‘Fixed is fixed’ – DNB stands firm on matching adjustment
Dutch regulator unmoved on mortgages and group pensions
The Dutch regulator, De Nederlandsche Bank (DNB), is sticking resolutely to a position on the Solvency II matching adjustment that is seen by many in the industry as an inflexible interpretation of the rules.
In an interview with Risk.net, a spokesperson for the regulator indicated it will maintain a tough line on two key areas: the eligibility of mortgage assets and the treatment of group pensions under the rules.
“Assets have to meet the criteria set out in Solvency II, one of which is that the cashflows must be fixed,” says Yildiz Ekinci from DNB’s supervision policy division. “Insurers have to show us whether the criteria are met… our stance is that fixed is fixed.”
Ekinci’s comments confirm the regulator’s position as outlined in January by the Verbond van Verzekeraars (Dutch Association of Insurers) in a letter to members, in which the association explained its understanding of the DNB’s views.
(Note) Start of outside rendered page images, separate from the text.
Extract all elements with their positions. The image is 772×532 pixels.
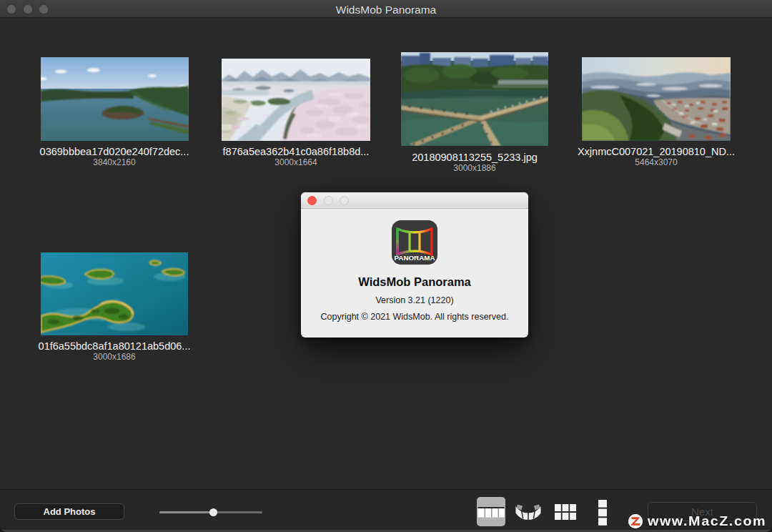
svg-text:PANORAMA: PANORAMA (395, 254, 435, 262)
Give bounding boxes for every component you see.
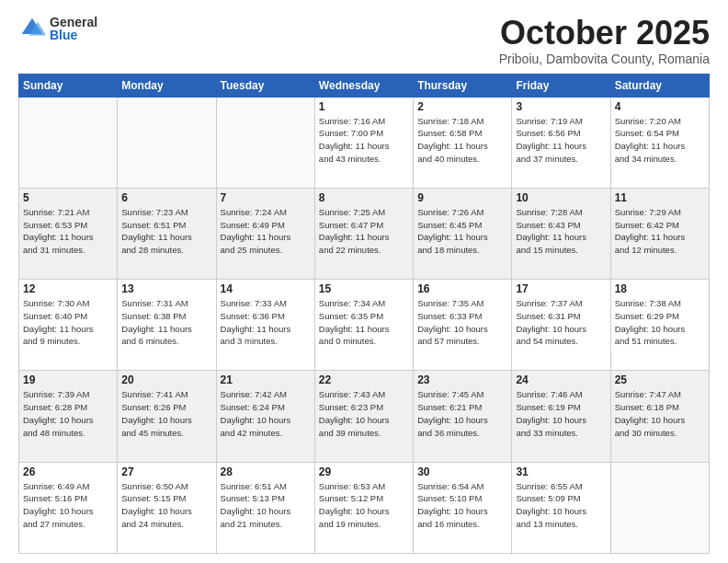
table-row: 27Sunrise: 6:50 AM Sunset: 5:15 PM Dayli… [118,462,216,553]
table-row: 21Sunrise: 7:42 AM Sunset: 6:24 PM Dayli… [216,371,314,462]
table-row: 9Sunrise: 7:26 AM Sunset: 6:45 PM Daylig… [414,188,512,279]
table-row: 29Sunrise: 6:53 AM Sunset: 5:12 PM Dayli… [314,462,413,553]
table-row: 28Sunrise: 6:51 AM Sunset: 5:13 PM Dayli… [216,462,314,553]
table-row: 11Sunrise: 7:29 AM Sunset: 6:42 PM Dayli… [610,188,709,279]
day-number: 22 [319,373,409,386]
table-row: 10Sunrise: 7:28 AM Sunset: 6:43 PM Dayli… [512,188,610,279]
day-info: Sunrise: 7:35 AM Sunset: 6:33 PM Dayligh… [417,297,507,348]
day-info: Sunrise: 7:24 AM Sunset: 6:49 PM Dayligh… [221,206,311,257]
table-row: 8Sunrise: 7:25 AM Sunset: 6:47 PM Daylig… [314,188,413,279]
day-info: Sunrise: 7:20 AM Sunset: 6:54 PM Dayligh… [615,115,705,166]
day-number: 25 [615,373,705,386]
day-info: Sunrise: 7:25 AM Sunset: 6:47 PM Dayligh… [319,206,409,257]
day-info: Sunrise: 7:26 AM Sunset: 6:45 PM Dayligh… [417,206,507,257]
day-number: 9 [417,191,507,204]
day-info: Sunrise: 7:37 AM Sunset: 6:31 PM Dayligh… [516,297,606,348]
col-friday: Friday [512,74,610,97]
day-info: Sunrise: 7:39 AM Sunset: 6:28 PM Dayligh… [23,388,113,439]
calendar-week-row: 5Sunrise: 7:21 AM Sunset: 6:53 PM Daylig… [19,188,710,279]
day-number: 4 [615,100,705,113]
day-info: Sunrise: 7:30 AM Sunset: 6:40 PM Dayligh… [23,297,113,348]
col-monday: Monday [118,74,216,97]
calendar-header-row: Sunday Monday Tuesday Wednesday Thursday… [19,74,710,97]
day-number: 7 [221,191,311,204]
day-info: Sunrise: 6:54 AM Sunset: 5:10 PM Dayligh… [417,480,507,531]
day-number: 12 [23,282,113,295]
col-thursday: Thursday [414,74,512,97]
table-row: 13Sunrise: 7:31 AM Sunset: 6:38 PM Dayli… [118,280,216,371]
col-saturday: Saturday [610,74,709,97]
logo-text: General Blue [50,16,97,41]
day-info: Sunrise: 7:45 AM Sunset: 6:21 PM Dayligh… [417,388,507,439]
logo-icon [18,15,46,42]
day-number: 8 [319,191,409,204]
day-info: Sunrise: 7:38 AM Sunset: 6:29 PM Dayligh… [615,297,705,348]
day-info: Sunrise: 7:31 AM Sunset: 6:38 PM Dayligh… [121,297,211,348]
day-info: Sunrise: 7:29 AM Sunset: 6:42 PM Dayligh… [615,206,705,257]
table-row: 7Sunrise: 7:24 AM Sunset: 6:49 PM Daylig… [216,188,314,279]
logo: General Blue [18,15,97,42]
day-number: 30 [417,465,507,478]
day-info: Sunrise: 7:21 AM Sunset: 6:53 PM Dayligh… [23,206,113,257]
table-row: 4Sunrise: 7:20 AM Sunset: 6:54 PM Daylig… [610,97,709,188]
table-row: 5Sunrise: 7:21 AM Sunset: 6:53 PM Daylig… [19,188,118,279]
calendar-week-row: 19Sunrise: 7:39 AM Sunset: 6:28 PM Dayli… [19,371,710,462]
day-info: Sunrise: 7:16 AM Sunset: 7:00 PM Dayligh… [319,115,409,166]
table-row: 26Sunrise: 6:49 AM Sunset: 5:16 PM Dayli… [19,462,118,553]
day-info: Sunrise: 7:41 AM Sunset: 6:26 PM Dayligh… [121,388,211,439]
day-info: Sunrise: 6:49 AM Sunset: 5:16 PM Dayligh… [23,480,113,531]
table-row: 20Sunrise: 7:41 AM Sunset: 6:26 PM Dayli… [118,371,216,462]
day-number: 15 [319,282,409,295]
table-row: 19Sunrise: 7:39 AM Sunset: 6:28 PM Dayli… [19,371,118,462]
table-row: 17Sunrise: 7:37 AM Sunset: 6:31 PM Dayli… [512,280,610,371]
day-info: Sunrise: 7:19 AM Sunset: 6:56 PM Dayligh… [516,115,606,166]
day-info: Sunrise: 7:42 AM Sunset: 6:24 PM Dayligh… [221,388,311,439]
header: General Blue October 2025 Priboiu, Dambo… [18,15,710,66]
logo-general-text: General [50,16,97,29]
page: General Blue October 2025 Priboiu, Dambo… [0,0,728,563]
table-row: 24Sunrise: 7:46 AM Sunset: 6:19 PM Dayli… [512,371,610,462]
day-number: 11 [615,191,705,204]
table-row: 3Sunrise: 7:19 AM Sunset: 6:56 PM Daylig… [512,97,610,188]
title-block: October 2025 Priboiu, Dambovita County, … [499,15,710,66]
day-info: Sunrise: 7:18 AM Sunset: 6:58 PM Dayligh… [417,115,507,166]
calendar-week-row: 26Sunrise: 6:49 AM Sunset: 5:16 PM Dayli… [19,462,710,553]
table-row: 12Sunrise: 7:30 AM Sunset: 6:40 PM Dayli… [19,280,118,371]
day-info: Sunrise: 7:33 AM Sunset: 6:36 PM Dayligh… [221,297,311,348]
col-tuesday: Tuesday [216,74,314,97]
day-number: 21 [221,373,311,386]
day-number: 13 [121,282,211,295]
day-number: 10 [516,191,606,204]
day-number: 23 [417,373,507,386]
table-row: 31Sunrise: 6:55 AM Sunset: 5:09 PM Dayli… [512,462,610,553]
day-number: 14 [221,282,311,295]
day-info: Sunrise: 6:51 AM Sunset: 5:13 PM Dayligh… [221,480,311,531]
day-number: 17 [516,282,606,295]
day-number: 31 [516,465,606,478]
day-number: 1 [319,100,409,113]
table-row: 25Sunrise: 7:47 AM Sunset: 6:18 PM Dayli… [610,371,709,462]
table-row: 18Sunrise: 7:38 AM Sunset: 6:29 PM Dayli… [610,280,709,371]
day-number: 29 [319,465,409,478]
table-row: 23Sunrise: 7:45 AM Sunset: 6:21 PM Dayli… [414,371,512,462]
table-row: 14Sunrise: 7:33 AM Sunset: 6:36 PM Dayli… [216,280,314,371]
col-wednesday: Wednesday [314,74,413,97]
day-info: Sunrise: 6:53 AM Sunset: 5:12 PM Dayligh… [319,480,409,531]
location: Priboiu, Dambovita County, Romania [499,52,710,66]
day-number: 3 [516,100,606,113]
day-info: Sunrise: 7:43 AM Sunset: 6:23 PM Dayligh… [319,388,409,439]
table-row [610,462,709,553]
table-row: 2Sunrise: 7:18 AM Sunset: 6:58 PM Daylig… [414,97,512,188]
day-info: Sunrise: 6:50 AM Sunset: 5:15 PM Dayligh… [121,480,211,531]
calendar-week-row: 1Sunrise: 7:16 AM Sunset: 7:00 PM Daylig… [19,97,710,188]
day-info: Sunrise: 7:34 AM Sunset: 6:35 PM Dayligh… [319,297,409,348]
day-number: 18 [615,282,705,295]
table-row: 16Sunrise: 7:35 AM Sunset: 6:33 PM Dayli… [414,280,512,371]
table-row: 30Sunrise: 6:54 AM Sunset: 5:10 PM Dayli… [414,462,512,553]
day-info: Sunrise: 7:28 AM Sunset: 6:43 PM Dayligh… [516,206,606,257]
day-info: Sunrise: 7:23 AM Sunset: 6:51 PM Dayligh… [121,206,211,257]
table-row [216,97,314,188]
calendar-table: Sunday Monday Tuesday Wednesday Thursday… [18,74,710,554]
day-number: 24 [516,373,606,386]
day-number: 5 [23,191,113,204]
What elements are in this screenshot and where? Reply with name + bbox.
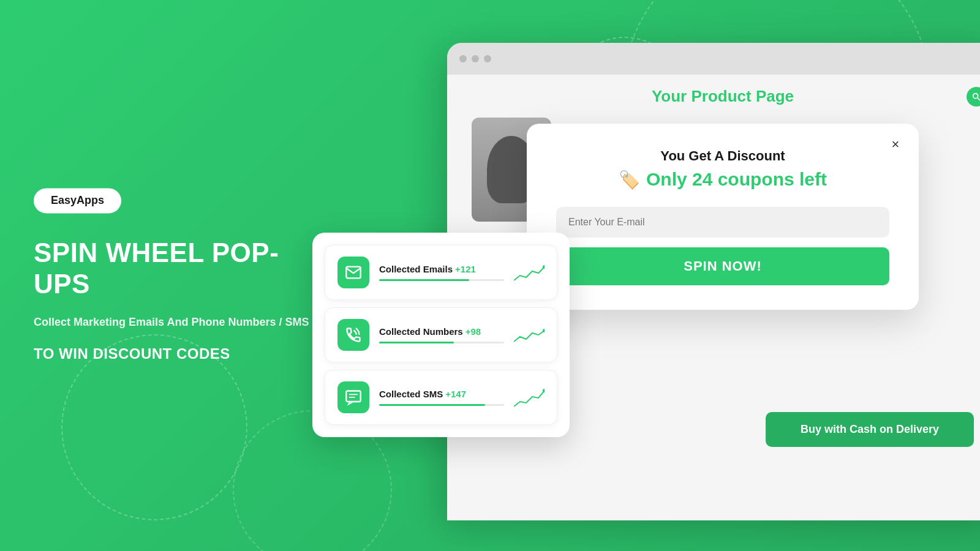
product-page-header: Your Product Page bbox=[447, 75, 980, 118]
cta-text: TO WIN DISCOUNT CODES bbox=[34, 346, 328, 363]
sms-stat-info: Collected SMS +147 bbox=[379, 389, 504, 406]
email-icon bbox=[345, 264, 362, 281]
coupon-icon: 🏷️ bbox=[619, 170, 640, 190]
popup-discount-label: You Get A Discount bbox=[556, 148, 889, 164]
product-page-title: Your Product Page bbox=[652, 87, 794, 106]
email-icon-wrap bbox=[337, 257, 369, 288]
sms-icon-wrap bbox=[337, 381, 369, 413]
popup-coupon-line: 🏷️ Only 24 coupons left bbox=[556, 169, 889, 190]
email-stat-bar-fill bbox=[379, 279, 469, 281]
phone-stat-title: Collected Numbers +98 bbox=[379, 326, 504, 337]
email-stat-chart bbox=[514, 262, 545, 283]
browser-dot-2 bbox=[472, 55, 479, 62]
stat-card-phone: Collected Numbers +98 bbox=[325, 307, 557, 362]
phone-stat-bar-fill bbox=[379, 342, 454, 343]
sms-stat-bar bbox=[379, 404, 504, 406]
left-panel: EasyApps SPIN WHEEL POP-UPS Collect Mark… bbox=[34, 188, 328, 362]
sms-stat-title: Collected SMS +147 bbox=[379, 389, 504, 399]
popup-modal: × You Get A Discount 🏷️ Only 24 coupons … bbox=[527, 124, 919, 310]
buy-cash-button[interactable]: Buy with Cash on Delivery bbox=[766, 412, 974, 447]
search-icon-browser[interactable] bbox=[967, 87, 980, 107]
phone-icon bbox=[345, 326, 362, 343]
sms-stat-bar-fill bbox=[379, 404, 485, 406]
phone-stat-count: +98 bbox=[466, 326, 481, 337]
email-stat-bar bbox=[379, 279, 504, 281]
svg-rect-5 bbox=[346, 391, 360, 402]
browser-dot-1 bbox=[459, 55, 467, 62]
sms-stat-chart bbox=[514, 387, 545, 408]
phone-stat-chart bbox=[514, 324, 545, 346]
browser-bar bbox=[447, 43, 980, 75]
stat-card-email: Collected Emails +121 bbox=[325, 245, 557, 300]
stats-panel: Collected Emails +121 Collected Numbers … bbox=[312, 233, 570, 437]
spin-button[interactable]: SPIN NOW! bbox=[556, 247, 889, 285]
stat-card-sms: Collected SMS +147 bbox=[325, 370, 557, 425]
subtitle: Collect Marketing Emails And Phone Numbe… bbox=[34, 315, 328, 331]
email-stat-count: +121 bbox=[455, 264, 476, 274]
sms-stat-count: +147 bbox=[445, 389, 466, 399]
buy-button-area: Buy with Cash on Delivery bbox=[766, 412, 974, 447]
main-title: SPIN WHEEL POP-UPS bbox=[34, 238, 328, 299]
svg-point-0 bbox=[973, 93, 978, 98]
phone-stat-bar bbox=[379, 342, 504, 343]
logo-badge: EasyApps bbox=[34, 188, 121, 213]
coupon-text: Only 24 coupons left bbox=[646, 169, 827, 190]
email-stat-label: Collected Emails bbox=[379, 264, 453, 274]
close-button[interactable]: × bbox=[886, 135, 905, 154]
browser-dot-3 bbox=[484, 55, 491, 62]
email-input[interactable] bbox=[556, 207, 889, 238]
phone-icon-wrap bbox=[337, 319, 369, 351]
phone-stat-label: Collected Numbers bbox=[379, 326, 463, 337]
sms-stat-label: Collected SMS bbox=[379, 389, 443, 399]
svg-line-1 bbox=[978, 98, 980, 100]
email-stat-title: Collected Emails +121 bbox=[379, 264, 504, 274]
email-stat-info: Collected Emails +121 bbox=[379, 264, 504, 281]
phone-stat-info: Collected Numbers +98 bbox=[379, 326, 504, 343]
sms-icon bbox=[345, 389, 362, 406]
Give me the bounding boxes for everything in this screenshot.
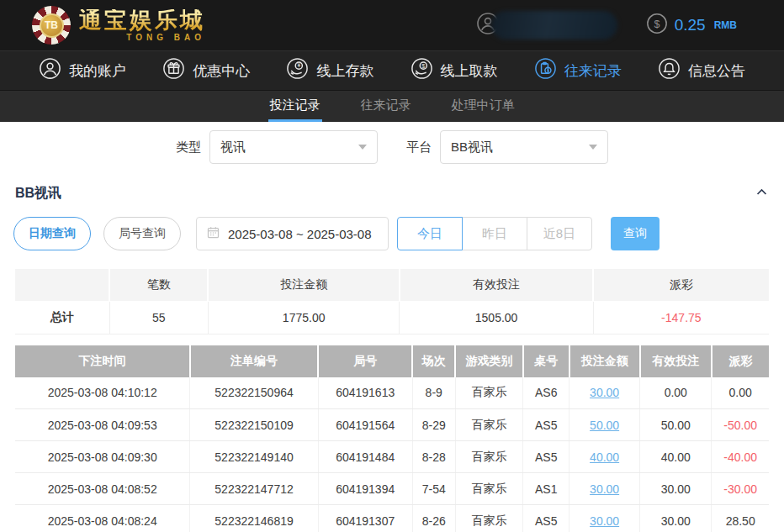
- nav-item-announcements[interactable]: 信息公告: [658, 57, 745, 84]
- section-title: BB视讯: [15, 185, 61, 203]
- brand-title: 通宝娱乐城: [79, 9, 205, 32]
- hand-coin-withdraw-icon: $: [411, 57, 433, 84]
- bet-amount-link[interactable]: 40.00: [569, 441, 640, 473]
- tab-pending-orders[interactable]: 处理中订单: [450, 91, 516, 122]
- table-row: 2025-03-08 04:09:53522322150109604191564…: [15, 409, 769, 441]
- user-account-area[interactable]: [476, 11, 617, 40]
- bet-amount-header: 投注金额: [569, 345, 640, 377]
- search-button[interactable]: 查询: [611, 217, 660, 250]
- type-select[interactable]: 视讯: [209, 130, 378, 164]
- balance-currency: RMB: [714, 19, 737, 31]
- user-icon: [39, 57, 61, 84]
- order-id-cell: 522322149140: [190, 441, 318, 473]
- game-type-cell: 百家乐: [455, 441, 523, 473]
- valid-bet-cell: 30.00: [640, 505, 712, 532]
- username-redacted: [491, 11, 617, 40]
- nav-item-my-account[interactable]: 我的账户: [39, 57, 126, 84]
- valid-bet-header: 有效投注: [640, 345, 712, 377]
- bet-amount-link[interactable]: 30.00: [569, 377, 640, 409]
- valid-bet-cell: 30.00: [640, 473, 712, 505]
- last-8-days-button[interactable]: 近8日: [527, 217, 592, 250]
- table-row: 2025-03-08 04:09:30522322149140604191484…: [15, 441, 769, 473]
- dollar-coin-icon: $: [646, 13, 668, 38]
- svg-text:$: $: [654, 18, 660, 30]
- session-cell: 8-29: [412, 409, 455, 441]
- bet-records-table: 下注时间注单编号局号场次游戏类别桌号投注金额有效投注派彩 2025-03-08 …: [15, 345, 769, 532]
- nav-item-transaction-records[interactable]: 往来记录: [534, 57, 622, 84]
- brand-logo: TB 通宝娱乐城 TONG BAO: [32, 6, 205, 45]
- section-header: BB视讯: [15, 185, 769, 203]
- bet-time-cell: 2025-03-08 04:10:12: [15, 377, 190, 409]
- nav-item-withdrawal[interactable]: $ 线上取款: [411, 57, 498, 84]
- valid-bet-cell: 50.00: [640, 409, 712, 441]
- type-filter-label: 类型: [176, 140, 201, 155]
- hand-coin-deposit-icon: ¥: [286, 57, 309, 84]
- summary-header-valid-bet: 有效投注: [400, 269, 593, 301]
- calendar-icon: [206, 225, 220, 243]
- nav-item-label: 线上取款: [441, 61, 498, 81]
- order-id-cell: 522322147712: [190, 473, 318, 505]
- bet-table-header-row: 下注时间注单编号局号场次游戏类别桌号投注金额有效投注派彩: [15, 345, 769, 377]
- brand-subtitle: TONG BAO: [79, 34, 205, 42]
- bell-icon: [658, 57, 681, 84]
- bet-time-cell: 2025-03-08 04:08:24: [15, 505, 190, 532]
- nav-item-label: 信息公告: [688, 61, 745, 81]
- valid-bet-cell: 0.00: [640, 377, 712, 409]
- summary-total-row: 总计 55 1775.00 1505.00 -147.75: [15, 301, 769, 334]
- casino-chip-icon: TB: [32, 6, 71, 45]
- table-id-cell: AS6: [523, 377, 569, 409]
- date-range-value: 2025-03-08 ~ 2025-03-08: [228, 227, 372, 241]
- table-row: 2025-03-08 04:10:12522322150964604191613…: [15, 377, 769, 409]
- bet-amount-link[interactable]: 50.00: [569, 409, 640, 441]
- summary-total-payout: -147.75: [593, 301, 769, 334]
- nav-item-deposit[interactable]: ¥ 线上存款: [286, 57, 373, 84]
- today-button[interactable]: 今日: [397, 217, 463, 250]
- quick-date-group: 今日 昨日 近8日: [397, 217, 592, 250]
- platform-filter-label: 平台: [406, 140, 432, 155]
- summary-header-count: 笔数: [109, 269, 208, 301]
- round-id-cell: 604191307: [318, 505, 412, 532]
- platform-select[interactable]: BB视讯: [440, 130, 608, 164]
- yesterday-button[interactable]: 昨日: [462, 217, 527, 250]
- query-toolbar: 日期查询 局号查询 2025-03-08 ~ 2025-03-08 今日 昨日 …: [13, 217, 771, 250]
- payout-cell: -40.00: [712, 441, 769, 473]
- tab-transaction-records[interactable]: 往来记录: [359, 91, 413, 122]
- balance-display[interactable]: $ 0.25 RMB: [646, 13, 737, 38]
- chevron-up-icon: [755, 185, 769, 203]
- chevron-down-icon: [589, 145, 597, 150]
- platform-select-value: BB视讯: [451, 140, 493, 155]
- summary-table: 笔数 投注金额 有效投注 派彩 总计 55 1775.00 1505.00 -1…: [15, 269, 769, 334]
- session-header: 场次: [412, 345, 455, 377]
- nav-item-label: 我的账户: [69, 61, 126, 81]
- date-range-input[interactable]: 2025-03-08 ~ 2025-03-08: [196, 217, 389, 250]
- date-query-button[interactable]: 日期查询: [13, 217, 91, 250]
- payout-cell: 0.00: [712, 377, 769, 409]
- game-type-header: 游戏类别: [455, 345, 523, 377]
- bet-amount-link[interactable]: 30.00: [569, 505, 640, 532]
- round-query-button[interactable]: 局号查询: [103, 217, 181, 250]
- table-row: 2025-03-08 04:08:52522322147712604191394…: [15, 473, 769, 505]
- nav-item-promotions[interactable]: 优惠中心: [162, 57, 250, 84]
- bet-time-cell: 2025-03-08 04:09:30: [15, 441, 190, 473]
- game-type-cell: 百家乐: [455, 409, 523, 441]
- tab-bet-records[interactable]: 投注记录: [268, 91, 322, 122]
- table-id-cell: AS5: [523, 409, 569, 441]
- summary-total-count: 55: [109, 301, 208, 334]
- round-id-cell: 604191484: [318, 441, 412, 473]
- payout-cell: -30.00: [712, 473, 769, 505]
- bet-amount-link[interactable]: 30.00: [569, 473, 640, 505]
- records-sub-navigation: 投注记录 往来记录 处理中订单: [0, 91, 784, 122]
- bet-time-header: 下注时间: [15, 345, 190, 377]
- bet-time-cell: 2025-03-08 04:09:53: [15, 409, 190, 441]
- svg-text:¥: ¥: [298, 62, 301, 68]
- summary-header-empty: [15, 269, 109, 301]
- order-id-header: 注单编号: [190, 345, 318, 377]
- summary-header-payout: 派彩: [593, 269, 769, 301]
- summary-total-valid: 1505.00: [400, 301, 593, 334]
- game-type-cell: 百家乐: [455, 377, 523, 409]
- type-select-value: 视讯: [220, 140, 246, 155]
- summary-total-label: 总计: [15, 301, 109, 334]
- order-id-cell: 522322150964: [190, 377, 318, 409]
- summary-header-row: 笔数 投注金额 有效投注 派彩: [15, 269, 769, 301]
- collapse-section-button[interactable]: [755, 185, 769, 203]
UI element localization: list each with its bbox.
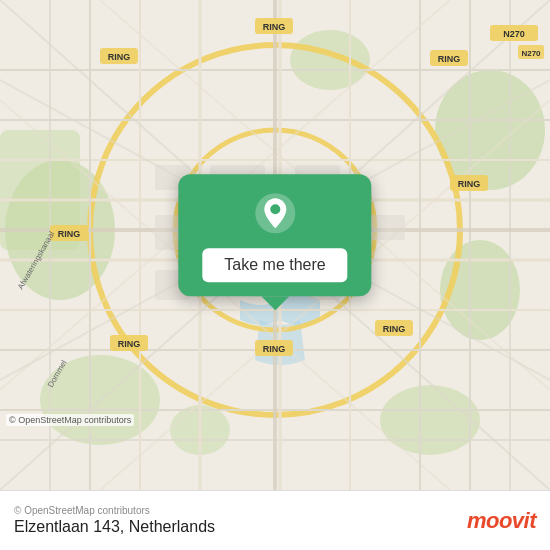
popup-bubble: Take me there — [178, 174, 371, 296]
footer-left: © OpenStreetMap contributors Elzentlaan … — [14, 505, 215, 536]
svg-text:RING: RING — [58, 229, 81, 239]
svg-text:RING: RING — [458, 179, 481, 189]
svg-point-6 — [380, 385, 480, 455]
location-pin-icon — [254, 192, 296, 234]
svg-text:RING: RING — [108, 52, 131, 62]
map-container: RING RING N270 RING RING RING RING RING … — [0, 0, 550, 490]
take-me-there-button[interactable]: Take me there — [202, 248, 347, 282]
copyright-text: © OpenStreetMap contributors — [14, 505, 215, 516]
svg-text:RING: RING — [118, 339, 141, 349]
svg-text:N270: N270 — [521, 49, 541, 58]
footer-bar: © OpenStreetMap contributors Elzentlaan … — [0, 490, 550, 550]
svg-text:RING: RING — [383, 324, 406, 334]
moovit-logo-text: moovit — [467, 508, 536, 534]
svg-point-70 — [270, 204, 280, 214]
svg-text:N270: N270 — [503, 29, 525, 39]
svg-text:RING: RING — [263, 22, 286, 32]
svg-text:RING: RING — [438, 54, 461, 64]
moovit-logo: moovit — [467, 508, 536, 534]
address-text: Elzentlaan 143, Netherlands — [14, 518, 215, 536]
map-attribution: © OpenStreetMap contributors — [6, 414, 134, 426]
map-popup: Take me there — [178, 174, 371, 296]
svg-text:RING: RING — [263, 344, 286, 354]
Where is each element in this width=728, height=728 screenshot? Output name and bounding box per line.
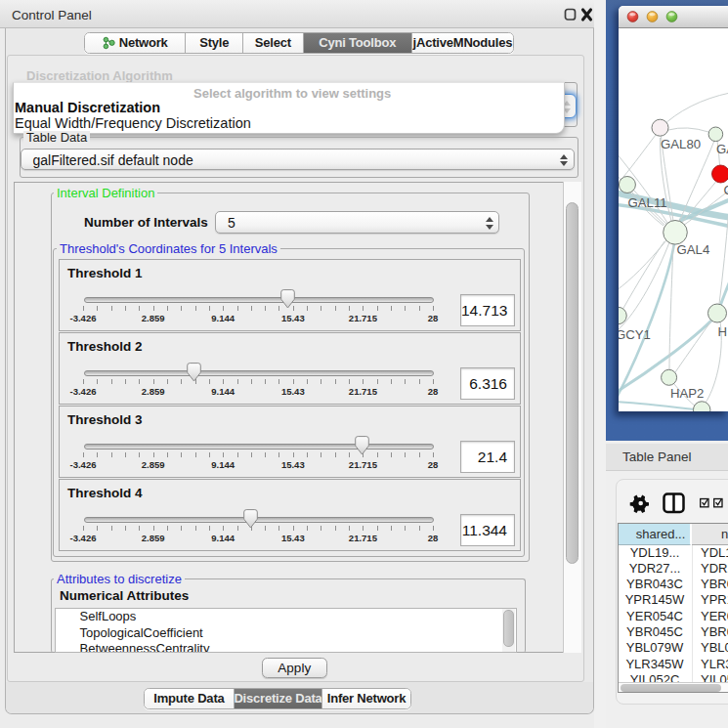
svg-text:C: C: [724, 183, 728, 197]
svg-text:GCY1: GCY1: [619, 326, 651, 341]
svg-text:GAL4: GAL4: [677, 241, 710, 256]
svg-text:GAL80: GAL80: [661, 137, 701, 151]
svg-text:GA: GA: [716, 142, 728, 156]
svg-text:HAP2: HAP2: [670, 386, 704, 401]
svg-text:GAL11: GAL11: [628, 195, 667, 210]
svg-text:H: H: [718, 324, 728, 339]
Dutch mortgages fail to qualify for the matching adjustment because borrowers are able to pay back up to 10% of principal without penalty every year and can repay the full loan if they sell the property. To remove this prepayment risk through a repackaging of mortgages would be possible but expensive.
Insurers have to meet the criteria set out.... our stance is that fixed is fixed
The DNB has been in discussions with individual insurance companies about the eligibility of their mortgage portfolios. But Ekinci’s comments indicate the regulator’s view has not softened as a result of ideas presented so far.
At least two insurers in the Netherlands, where firms such as Aegon hold as much as half their fixed-income portfolio in mortgages, were understood to be planning to use the matching adjustment. Firms had hoped the regulator would apply a materiality test for the transfer of prepayment risk in mortgage repackagings.
But, says Ekinci: “The matching eligibility criteria for the assets are given in the directive. The criteria are binding, and we will always look at products in the context of those criteria.”
This literal reading of the directive contrasts with a more flexible approach from regulators in the UK, most notably for equity-release mortgages. The PRA is allowing insurers to repackage equity-release assets even though they include elements of prepayment and property risk that create uncertainty of cashflows.
But the DNB seems unmoved by the actions of other regulators. “We all have to meet the Solvency II criteria, which are the same for us as for any other national supervisory authority in Europe,” Ekinci says.
“There is leeway in interpretation on matters such as what constitutes a material mismatch. That will be assessed case-by-case by each supervisor. It is not defined in the regulation. But where the criteria and regulation is clear, we have to meet those criteria.”
Meanwhile, Ekinci also confirms the DNB’s stance that group pension contracts are highly unlikely to qualify for the adjustment. Dutch insurers hold about €44 billion ($47.5 billion) of in-force group pension liabilities, according to DNB figures for the end of 2014.
“We have described theoretically what insurers can do to assess the eligibility [of group pension schemes]. But we doubt they will meet the criteria because of the many legal options at the participant level,” she says.
Group pension schemes fall short of eligibility because they are typically contracted with the employer rather than individual employees and include both pensions in-force and those on which policyholders continue to pay premiums. Policies that are still active do not qualify.
Although the DNB has accepted that firms might be able to segregate the two groups, the regulator says the contractual optionality that is normal for these contracts makes them ineligible nonetheless. A recent Q&A published by the regulator on the matching adjustment states: “Pension insurance contracts typically offer members various options, statutory or otherwise, such as those relating to transfer of accrued benefits, trade-off and settlement upon divorce, which is why we do not expect that the matching adjustment can generally be applied where the criteria are assessed at the level of the member.”
No further public statements are expected from the regulator, meaning insurers will have to apply for the matching adjustment and rely on nudges from the DNB, says Neal Hegeman, Amsterdam-based director, institutional solutions and advisory, at Royal Bank of Scotland.
“The guidance has been a long way from the level of detail provided by the PRA in the UK,” he says. “Dutch were hoping for more, but they will have been disappointed.”